First begin configuring a RADIUS server group. See Configure a RADIUS Server Group.

This task is part of the network policy configuration workflow. Use this task to configure RADIUS server settings for IQ Engine devices for a RADIUS server group, as part of a network policy.

  1. On the Configure RADIUS Servers page, select Settings and configure the following settings:
    Setting Description
    Retry Interval Specify the time between retries for an unresponsive primary RADIUS server Access-Request. The device retries the primary server after the interval elapses, even if the current backup server is responding.

    Range: 60–100000000 (seconds)

    Default: 600

    Note: Do not enter commas in this field.
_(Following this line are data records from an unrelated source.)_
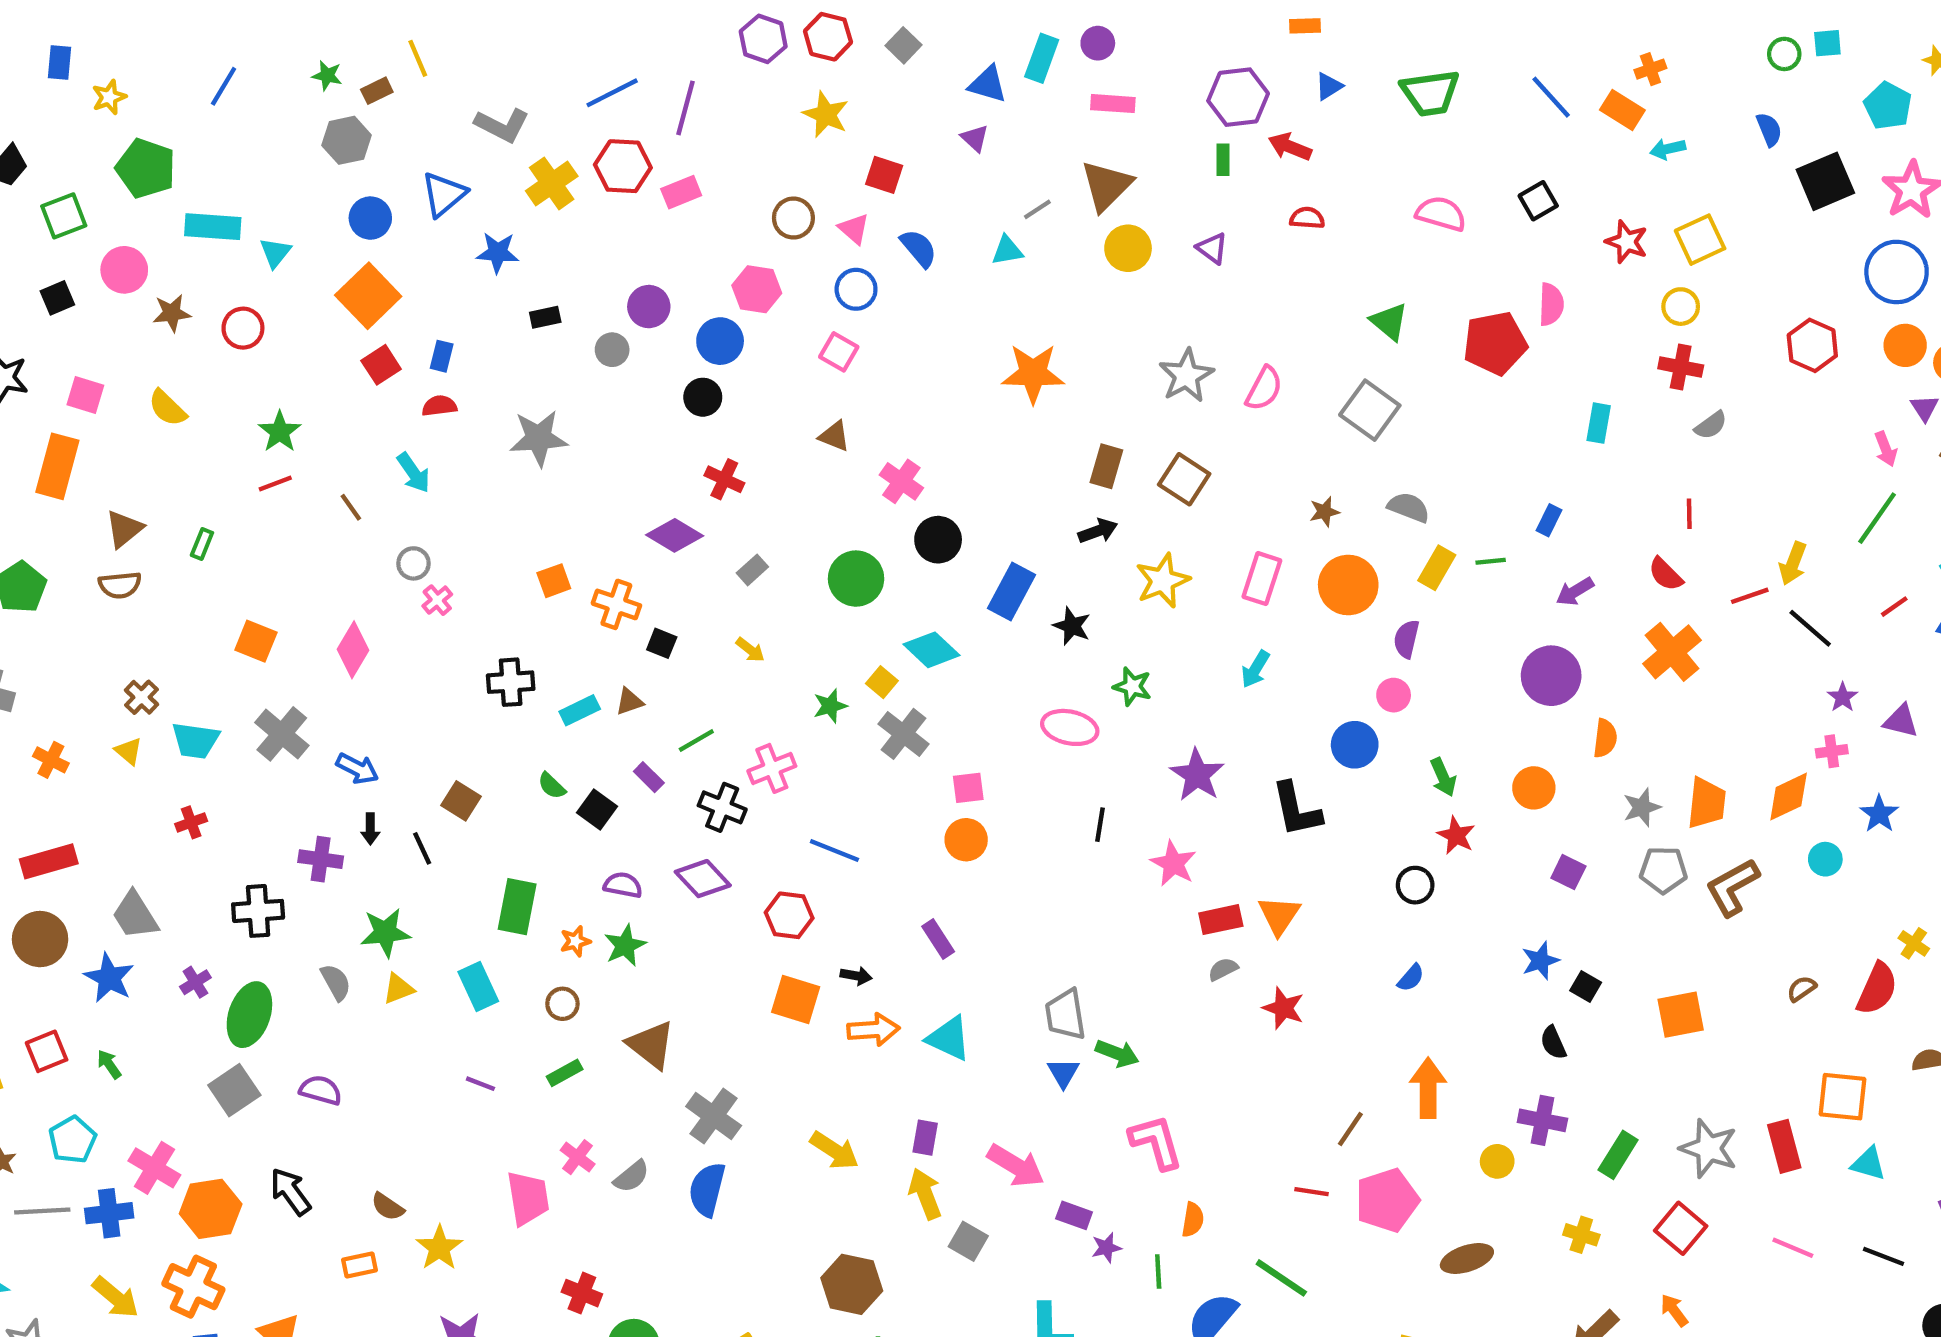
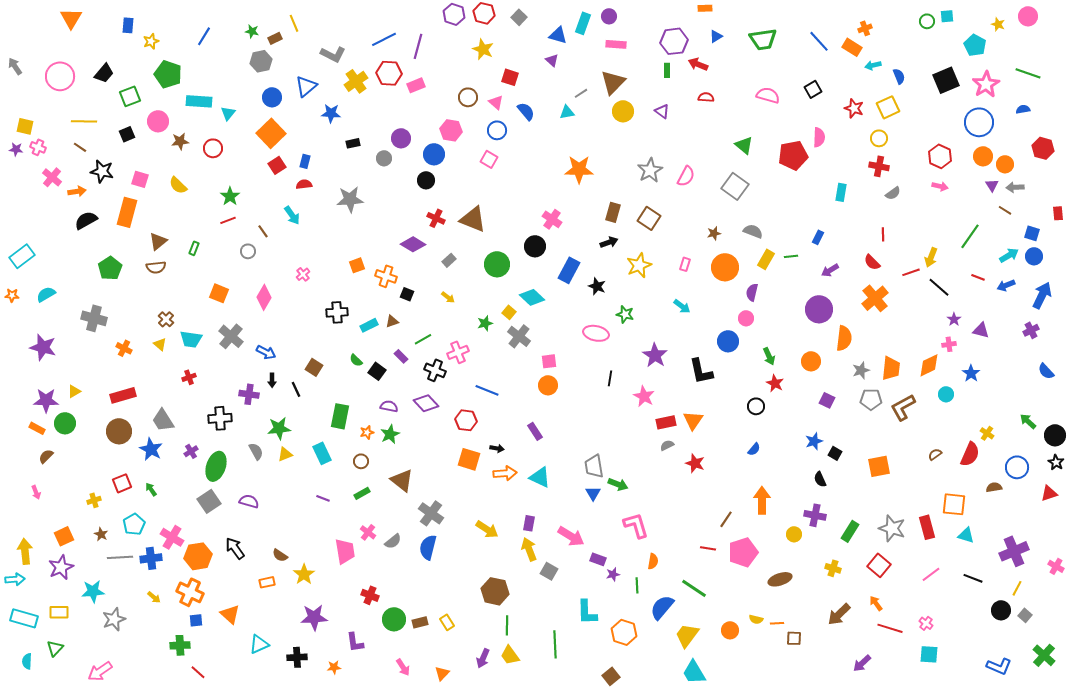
blue semicircle: (1769, 130) -> (899, 76), moved
brown triangle: (834, 436) -> (473, 219), moved, size x1.8
pink arrow: (1886, 449) -> (940, 186), moved, turned -56
pink cross: (901, 481) -> (552, 219), moved
gray circle: (413, 563) -> (248, 251), moved
pink rectangle: (1262, 579) -> (685, 264), size x0.6
red line: (1894, 607) -> (978, 277), turned 56
cyan arrow: (1255, 669) -> (682, 306), turned -84
orange semicircle: (1605, 738) -> (844, 338), size x1.4
pink line: (1793, 1248) -> (931, 574), turned -60
yellow arrow: (116, 1297) -> (154, 597), size x0.6

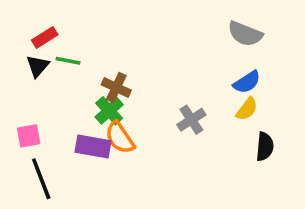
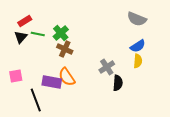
yellow semicircle: (247, 109) -> (138, 61), turned -32
green cross: (109, 111) -> (61, 33), moved
black semicircle: (265, 147) -> (118, 83), moved
black line: (41, 179) -> (36, 100), moved

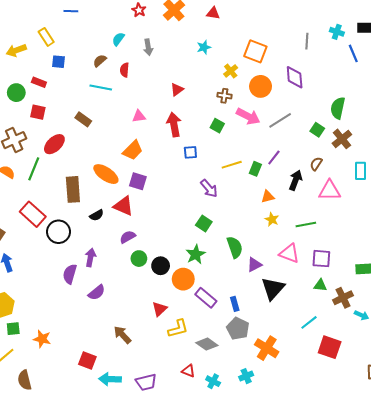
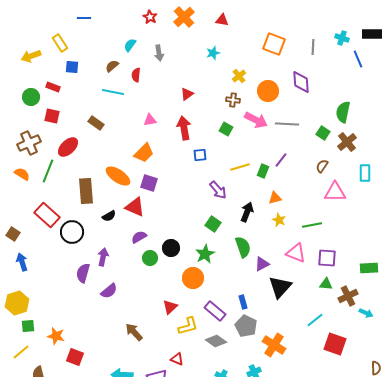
orange square: (255, 51) -> (274, 44), moved
gray line: (280, 120) -> (287, 124), turned 35
black arrow: (296, 180) -> (247, 212), moved
black circle: (161, 266) -> (171, 248), moved
purple rectangle: (206, 298) -> (215, 311), moved
red square: (87, 361) -> (75, 357), moved
red triangle: (188, 371) -> (177, 359), moved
Enter 100,000,000 as 100000000.
    Accounting Interim Update Interval Specify the interval for sending RADIUS accounting updates to report the client session status and cumulative length.
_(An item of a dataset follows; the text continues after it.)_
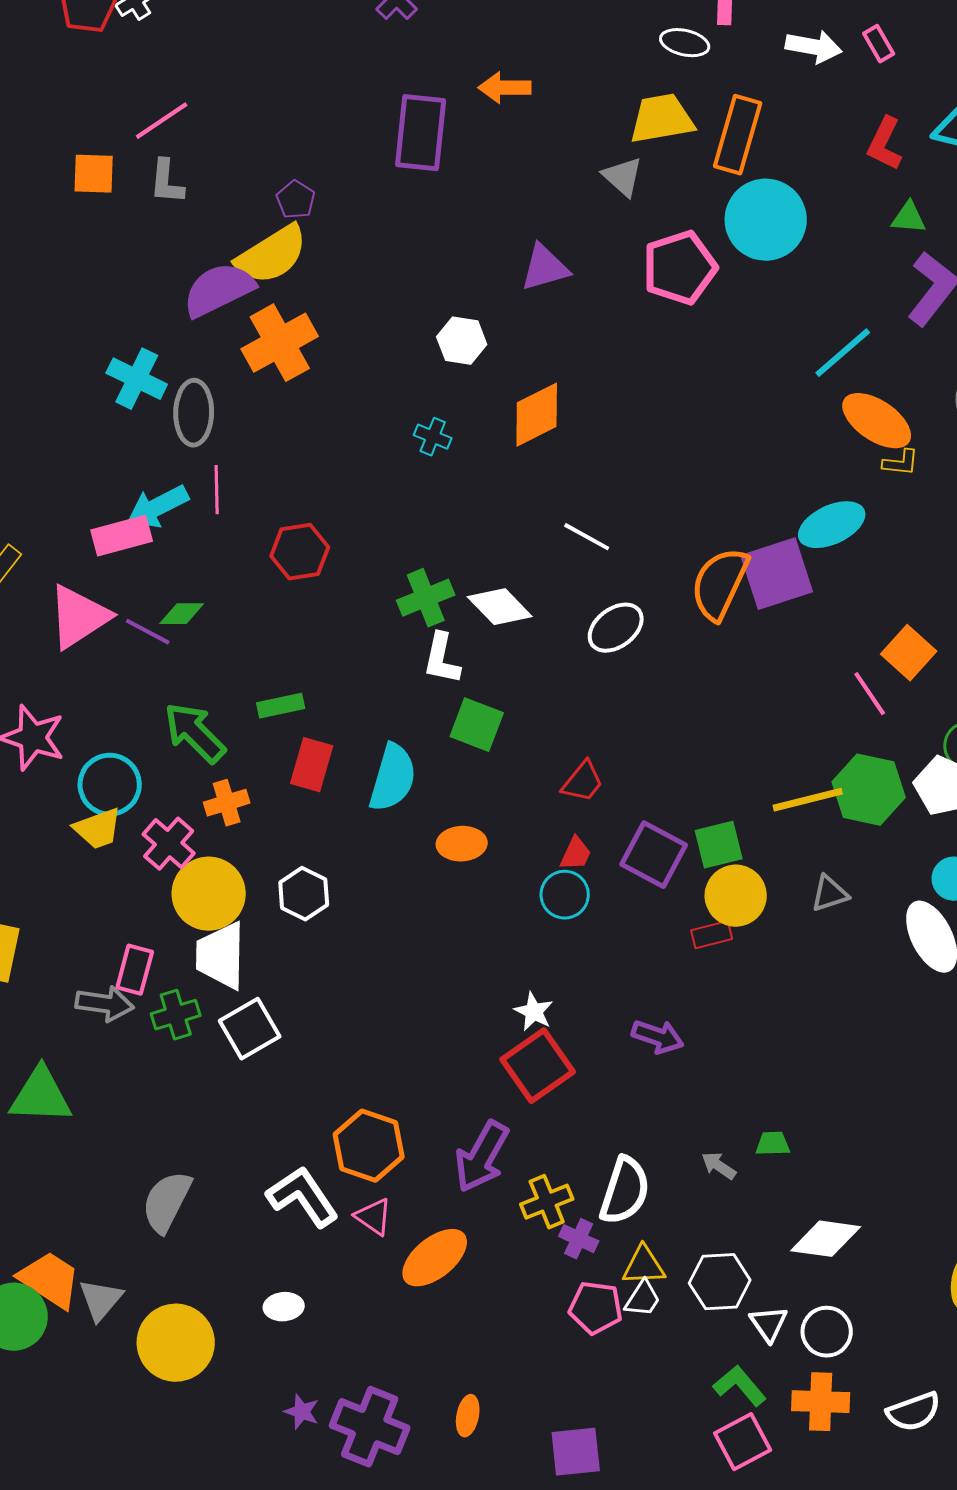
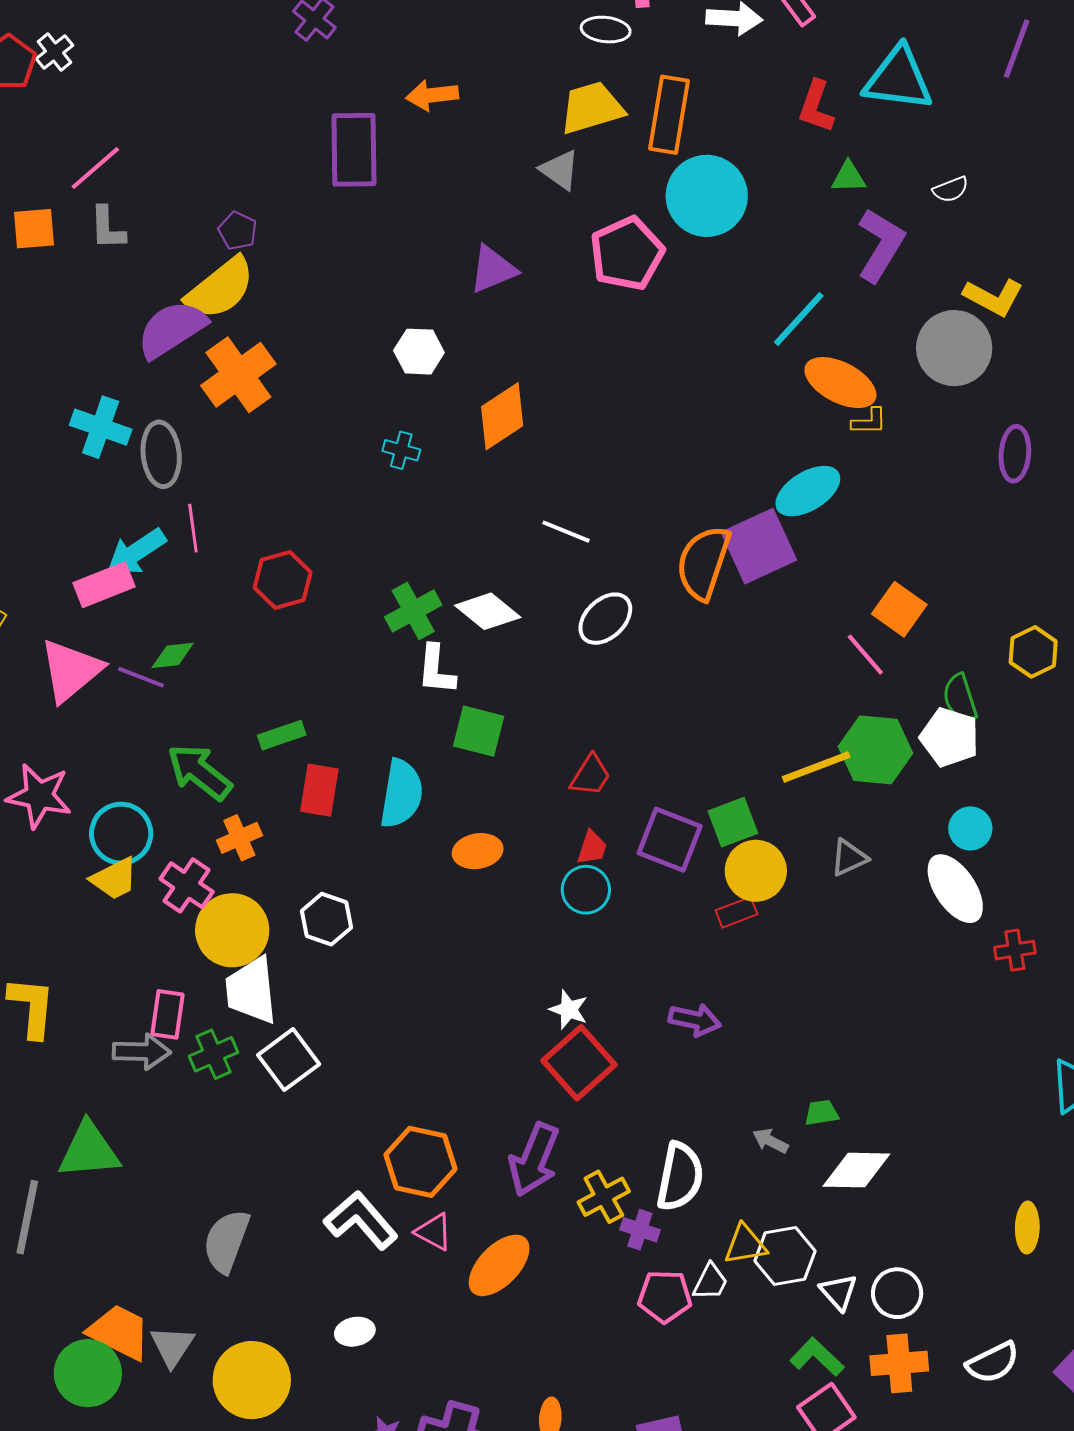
white diamond: (826, 1239) -> (856, 1170), moved
yellow triangle: (644, 1266) -> (745, 1245), moved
    Range: 10–100000000 (seconds)

    Default: 600

    Note: Do not enter commas in this field. Enter 100,000,000 as 100000000.
    Permit Dynamic Change Of Authorization Messages (RFC 3576) Enable the RADIUS server to dynamically change the authorization for a user, or to disconnect a user per RFC 3576. When you enable this parameter, devices acting as RADIUS authenticators can accept unsolicited disconnect and Change of Authorization (CoA) messages from a RADIUS authentication server, such as GuestManager, per RFC 3576. Disconnect messages terminate a user session immediately, and CoA messages modify session authorization attributes such as VLANs and user profile IDs.
    Inject Operator-Name attribute Select to include the Operator-Name attribute in the Access-Request and Accounting-Request messages that the Extreme Networks RADIUS authenticators send to the RADIUS authentication server. The attribute value is the domain name suffix of the Extreme Networks authenticator, usually assigned by DHCP, and helps to identify the authentication requests source. Providing source information like this can aid in troubleshooting authentication problems.
    Message Authenticator attribute The Message Authenticator attribute is an HMAC-MD5 checksum of the entire Access-Request packet, containing the Type, ID, Length, and Authenticator field, using the shared secret as the key. This ensures the authenticity and integrity of the packet.
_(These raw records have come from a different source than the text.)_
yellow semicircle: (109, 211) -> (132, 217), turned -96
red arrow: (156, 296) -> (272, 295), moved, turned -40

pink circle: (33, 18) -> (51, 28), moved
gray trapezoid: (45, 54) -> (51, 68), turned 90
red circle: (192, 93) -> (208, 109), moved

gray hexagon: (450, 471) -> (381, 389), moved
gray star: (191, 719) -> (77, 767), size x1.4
    ExtremeCloud‌ IQ uses this attribute to authenticate RADIUS server replies, and to encrypt passwords.

    Override default failover settings Select this option to override the default RADIUS server failover and retry interval. The retry interval is the number of seconds between RADIUS server requests.

    Select Aggressive or Custom (Range 1-5).

    Set the First retry interval. (Default: 1)

    Set the Max-retries value, which is the maximum number or retries, before failing over to a configured backup RADIUS server. (Default: 3)

  2. Select SAVE RADIUS SETTINGS.

Finish configuring the RADIUS server group.